In altri casi — come accade in Italia e in quelle realtà ove prevalgono logiche "riflessive" più che procedurali — il miglioramento è affidato all'iniziativa gestita "dal basso" da dirigenti e docenti (in taluni casi anche coinvolgendo soggetti terzi come le famiglie). Le azioni previste per "migliorare la scuola" puntano in questo caso all'innesco di processi virtuosi come, per esempio, l'intreccio tra i dati offerti dalle valutazioni di sistema con gli esercizi di autovalutazione interna, la capacità di "situare la scuola" nel contesto socio-ambientale e di favorire iniziative d'intesa con il territorio, il potenziamento del capitale professionale, la valorizzazione della leadership educativa, il rispetto per la cultura locale. Volendo anche qui ricorrere ad una rapida definizione si potrebbe dire che "la qualità della scuola è strettamente associata e affidata alla capacità di gestirla da parte di chi ne fa parte". 

In entrambi i casi è prevista la presenza di figure di accompagnamento, ma con caratteristiche alquanto diverse. Nel primo caso il tutor agisce direttamente nella scuola, sulla sua organizzazione e sul dirigente — quasi sempre disponendo di risorse appositamente destinate —, in certi casi addirittura sostituendosi (come se si trattasse di una forma commissariale) alla dirigenza.
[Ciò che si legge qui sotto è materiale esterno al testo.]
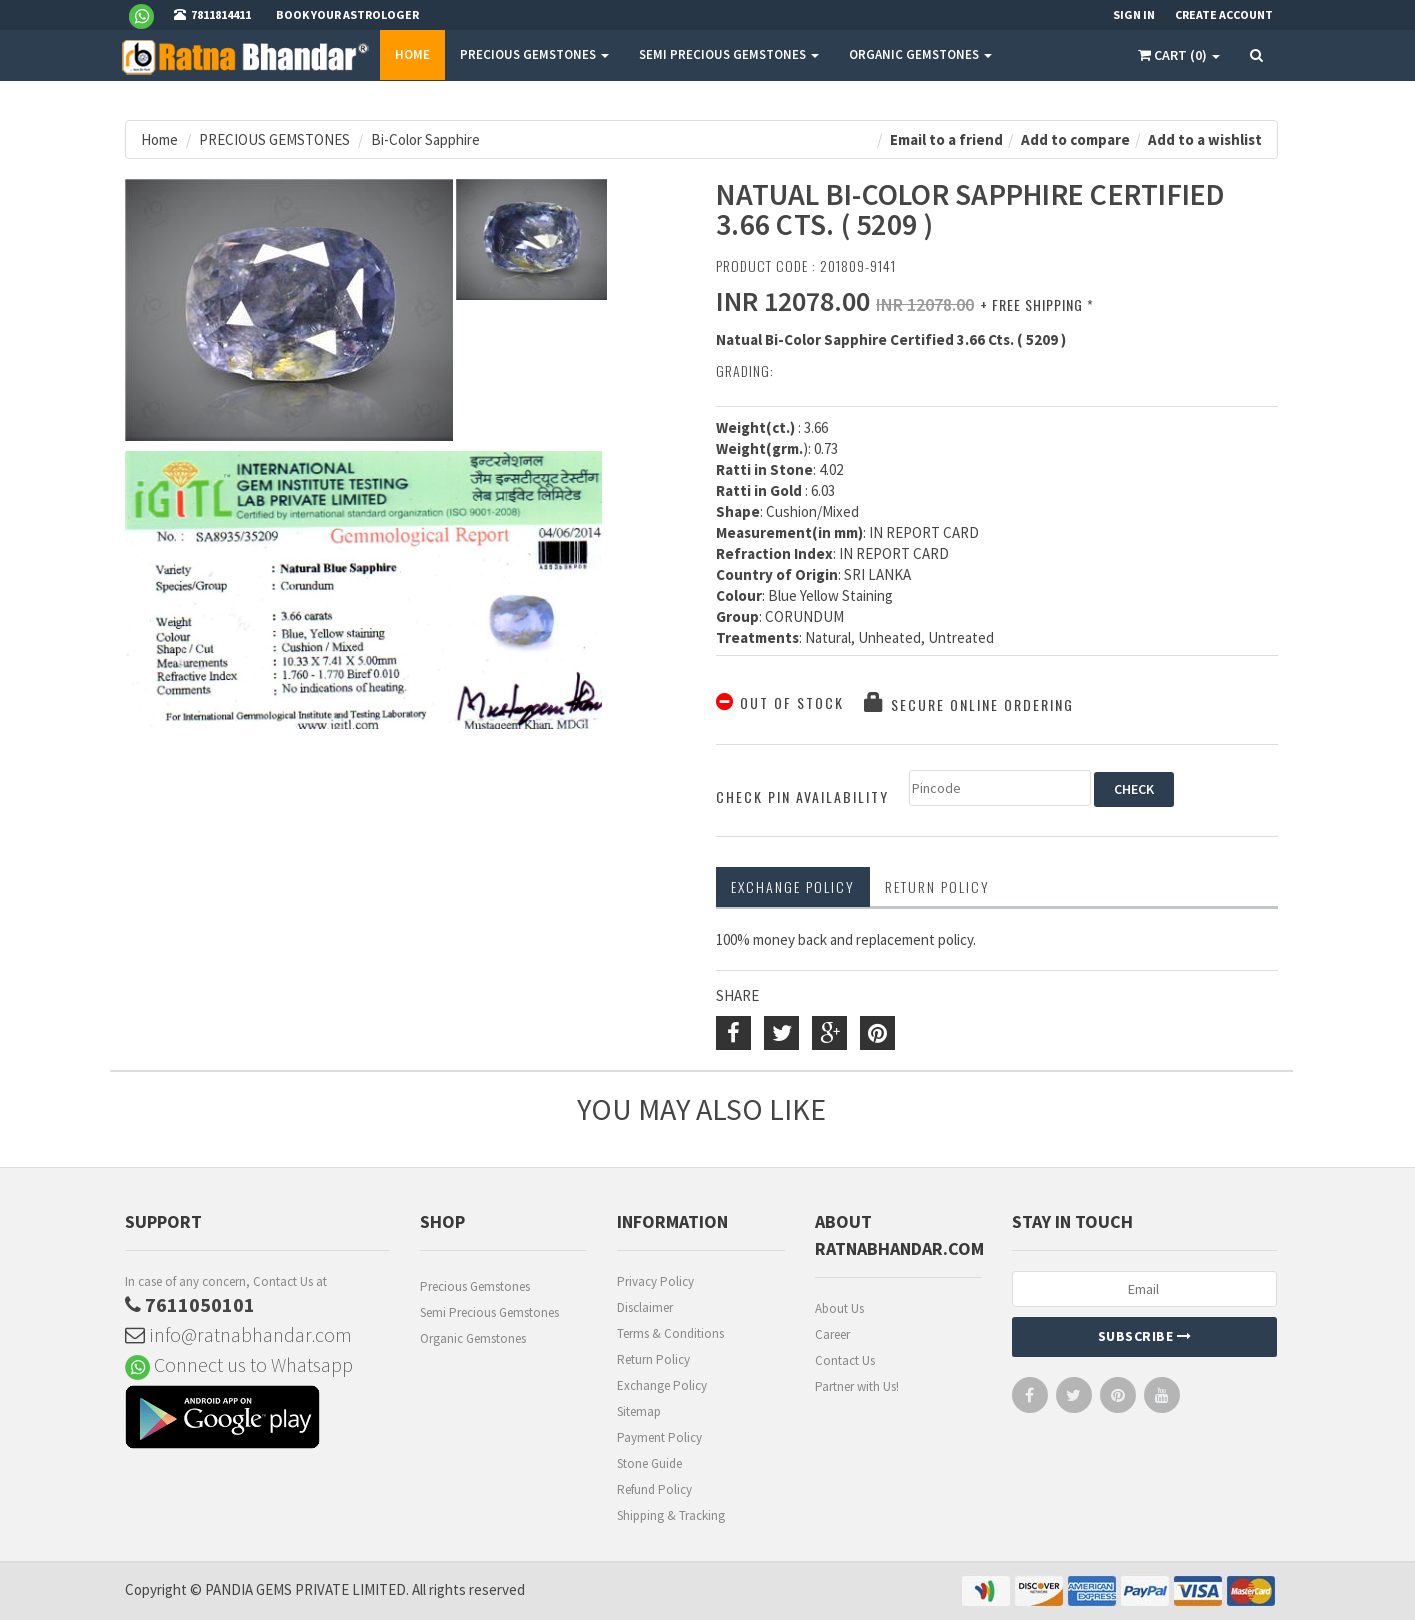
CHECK (1134, 789)
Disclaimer (645, 1307)
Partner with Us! (857, 1386)
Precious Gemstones (475, 1286)
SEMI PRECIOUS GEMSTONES (729, 54)
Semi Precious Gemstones (489, 1312)
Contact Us (845, 1360)
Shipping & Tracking (671, 1515)
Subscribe (1145, 1336)
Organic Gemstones (473, 1338)
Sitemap (639, 1411)
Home (412, 54)
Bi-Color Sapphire (425, 139)
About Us (839, 1308)
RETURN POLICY (937, 886)
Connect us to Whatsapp (239, 1364)
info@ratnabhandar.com (238, 1334)
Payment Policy (659, 1437)
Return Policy (653, 1359)
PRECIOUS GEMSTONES (534, 54)
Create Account (1224, 14)
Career (832, 1334)
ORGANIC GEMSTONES (920, 54)
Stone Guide (649, 1463)
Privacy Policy (655, 1281)
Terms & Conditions (670, 1333)
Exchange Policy (793, 886)
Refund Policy (654, 1489)
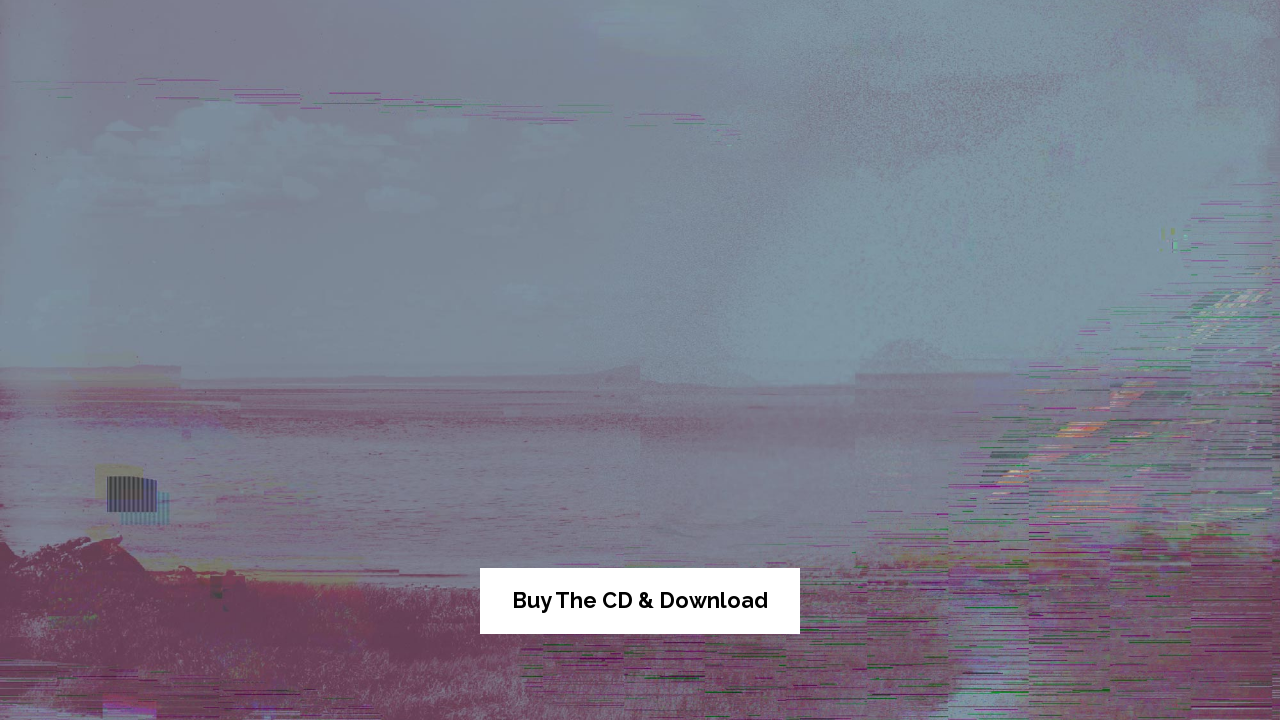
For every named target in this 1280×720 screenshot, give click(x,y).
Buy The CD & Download (640, 600)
Nel secondo caso il tutor svolge principalmente due compiti, 1) concorrendo alla individuazione dei problemi e suggerendone le possibili soluzioni (lasciando comunque alla scuola la libertà di agire in proprio) e 2) affiancando per un certo periodo il percorso di miglioramento. 

Diversi appaiono anche gli atteggiamenti verso l'esito del miglioramento. Nei casi pilotati "dall'alto" sono le stesse autorità a certificare il raggiungimento o meno dei risultati prefissati da appositi standard. Nelle prassi che puntano alla mobilitazione delle risorse "dal basso" l'accertamento del miglioramento si configura operazione più complessa perché — per lo meno in via di principio — ciascuna realtà scolastica è un unicum rispetto a cui è difficile stabilire griglie prescrittive di valutazione (al più di può parlare di tendenze al miglioramento). 

Dal punto di vista della centralità dello studente — quello che dovrebbe essere il punto di osservazione privilegiato perché la scuola prima di essere una organizzazione da rendere efficiente è un'istituzione educativa di persone per le persone — entrambe le strategie sono accomunate da una certa trascuratezza.